Ekrandaki 'evcilik oyunları' evlilikten soğutuyor

Ekrandaki 'evcilik oyunları' evlilikten soğutuyor

Gelin-kaynana, izdivaç ve evcilik oyunu... Televizyonda aile kurumunu derinden sarsan programlara her gün bir yenisi ekleniyor.

Reyting ve eğlendirme kaygısı ile evlilik kurumunun popüler kültüre kurban edildiğini söyleyen Psikiyatrist Prof. Dr. Nevzat Tarhan, evlilik programlarındaki çirkin olaylar nedeniyle gençlerin 'evlilik kurumuna' karşı negatif tutum beslediklerine dikkat çekiyor.

Televizyon kanallarındaki evlilik programları çılgınlığına her gün bir yenisi ekleniyor. Gelin-kaynana programlarının ardından izdivaç, en son evlilik ve yaşam konseptini birleştiren 'evcilik oyunu' yayın akışındaki yerini aldı. Katılanlar ve izleyenler üzerindeki olumsuz etkileri defalarca dile getirilen bu tür programlar, evlilik kurumu, Türk aile yapısı ve toplum ahlakını bozduğu için eleştiriliyor. '444 1 178' No'lu Alo RTÜK hattına en çok şikayet edilen yayınlar arasında yer alan evlilik programları, buna rağmen izlenmeye devam ediyor. Hayırlı bir iş yaptıklarını savunan program yapımcıları ve sunucular, eleştirilerin haksız olduğunu düşünüyor. Ancak uzmanlar 'ithal kültürün ürünü' olan bu tür yayınların amacının 'mutlu birliktelikler kurmak' değil, reytingleri artırmak olduğunu vurguluyor.

Psikiyatrist Prof. Dr. M. Kemal Sayar, evlilik programlarının aile kurumunu uzun vadede tehdit ettiğine işaret ederek, "Bu tür programlar toplumda mahremiyet algısını yok etti. İnsanların gizli saklı konuştukları mahrem şeyler kamuoyu önünde konuşuluyor. Hayatın en önemli tercihlerinden biri olan evlilik gibi konuların insanların önünde tartışılması insanın hayatını bayağılaştırıyor." diyor. Bu tür programların sanal olduğunu belirten Sayar, "Bu programlarda insanlar gerçek kişilerden çıkarılıyor. Adeta çizgi film karakterleri gibi özdeşlik kuruluyor. Tamamen seyircinin seyir iştahını karşılamaya yönelik. İnsanlarımız tamamen boş şeylerle oyalanıyor." şeklinde konuşuyor.

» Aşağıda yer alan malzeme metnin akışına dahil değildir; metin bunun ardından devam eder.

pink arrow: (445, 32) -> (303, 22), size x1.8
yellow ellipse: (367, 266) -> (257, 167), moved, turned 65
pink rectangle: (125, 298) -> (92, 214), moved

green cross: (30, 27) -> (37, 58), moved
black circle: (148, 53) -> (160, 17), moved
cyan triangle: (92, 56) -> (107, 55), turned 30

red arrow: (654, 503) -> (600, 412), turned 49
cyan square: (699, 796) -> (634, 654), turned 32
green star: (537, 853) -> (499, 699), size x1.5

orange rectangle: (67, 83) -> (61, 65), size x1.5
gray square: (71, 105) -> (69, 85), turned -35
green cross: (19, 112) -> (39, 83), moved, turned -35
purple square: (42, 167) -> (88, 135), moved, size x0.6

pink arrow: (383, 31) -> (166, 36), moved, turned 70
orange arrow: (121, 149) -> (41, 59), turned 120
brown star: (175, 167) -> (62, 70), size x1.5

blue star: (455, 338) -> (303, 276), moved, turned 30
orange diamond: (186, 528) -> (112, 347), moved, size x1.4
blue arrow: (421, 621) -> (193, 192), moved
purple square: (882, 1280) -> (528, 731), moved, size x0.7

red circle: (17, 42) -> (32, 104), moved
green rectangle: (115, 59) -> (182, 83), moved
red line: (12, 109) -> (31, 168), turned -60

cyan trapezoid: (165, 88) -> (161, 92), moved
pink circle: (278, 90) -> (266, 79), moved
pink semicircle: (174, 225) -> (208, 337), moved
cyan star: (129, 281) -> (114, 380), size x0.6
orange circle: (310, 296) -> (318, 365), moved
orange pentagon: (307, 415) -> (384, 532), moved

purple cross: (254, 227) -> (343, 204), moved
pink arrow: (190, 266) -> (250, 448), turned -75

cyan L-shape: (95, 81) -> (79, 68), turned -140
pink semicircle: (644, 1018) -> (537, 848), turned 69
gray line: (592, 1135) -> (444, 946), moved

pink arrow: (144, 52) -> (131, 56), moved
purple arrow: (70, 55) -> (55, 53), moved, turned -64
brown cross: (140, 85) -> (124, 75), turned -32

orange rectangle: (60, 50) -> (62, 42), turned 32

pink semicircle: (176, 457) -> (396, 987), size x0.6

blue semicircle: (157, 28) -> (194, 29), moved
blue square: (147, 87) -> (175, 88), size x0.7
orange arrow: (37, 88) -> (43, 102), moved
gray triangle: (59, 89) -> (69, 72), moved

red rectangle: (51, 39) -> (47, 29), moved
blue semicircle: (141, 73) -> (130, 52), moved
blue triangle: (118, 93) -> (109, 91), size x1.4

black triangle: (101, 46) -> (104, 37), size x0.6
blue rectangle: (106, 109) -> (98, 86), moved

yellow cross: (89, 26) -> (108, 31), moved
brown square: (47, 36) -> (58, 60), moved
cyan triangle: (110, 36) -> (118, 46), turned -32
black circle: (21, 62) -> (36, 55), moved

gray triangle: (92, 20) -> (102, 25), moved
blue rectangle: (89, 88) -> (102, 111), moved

Televizyonlarda yayınlanan evlilik programlarının psikolojik ve sosyal açıdan çocuklar üzerinde yıkıcı etkiler oluşturduğuna dikkat çeken Psikolog Orhan Keskin de ebeveynlerin bu programları çocuklarına kesinlikle seyrettirmemesi gerektiğini söylüyor. Keskin, programlarda evlenmek için katılan özellikle yaşlı bireylerin alay konusu olmasının gençlerin yaşlı bireylere yönelik yaklaşımlarını ve bakış açısını da olumsuz yönde etkileyeceğini kaydediyor.

Psikiyatrist Prof. Dr. Nevzat Tarhan ise evlilik programlarının mutlaka bir bilimsel kurulun denetiminden geçmesi gerektiğinin altını çiziyor. Tarhan, "Programlara sıradışı ve ruhsal bozukluk yaşayan bazı bireyler katılıyor. Çeşitli çirkin konuşmalar ve görüntüler yaşanıyor. Öncelikle bu programlara çıkan kişilerin akıl sağlığı yerinde mi değil mi incelenmesi lazım. Burada yaşanan çirkin olaylar nedeniyle gençler bu kötü örneklerden evlilik kurumuna karşı negatif tutum besliyorlar. Bu nedenle program yapımcıları toplumsal sorumlulukları olduğunu unutmamalı." uyarısında bulunuyor. Bu arada evlenmek için izdivaç programına gelen katılımcıların birçoğunun televizyonlarla anlaşan ajans çalışanları olduğu belirtiliyor. Ancak yapımcılar bu iddianın gerçeği yansıtmadığını savunuyor.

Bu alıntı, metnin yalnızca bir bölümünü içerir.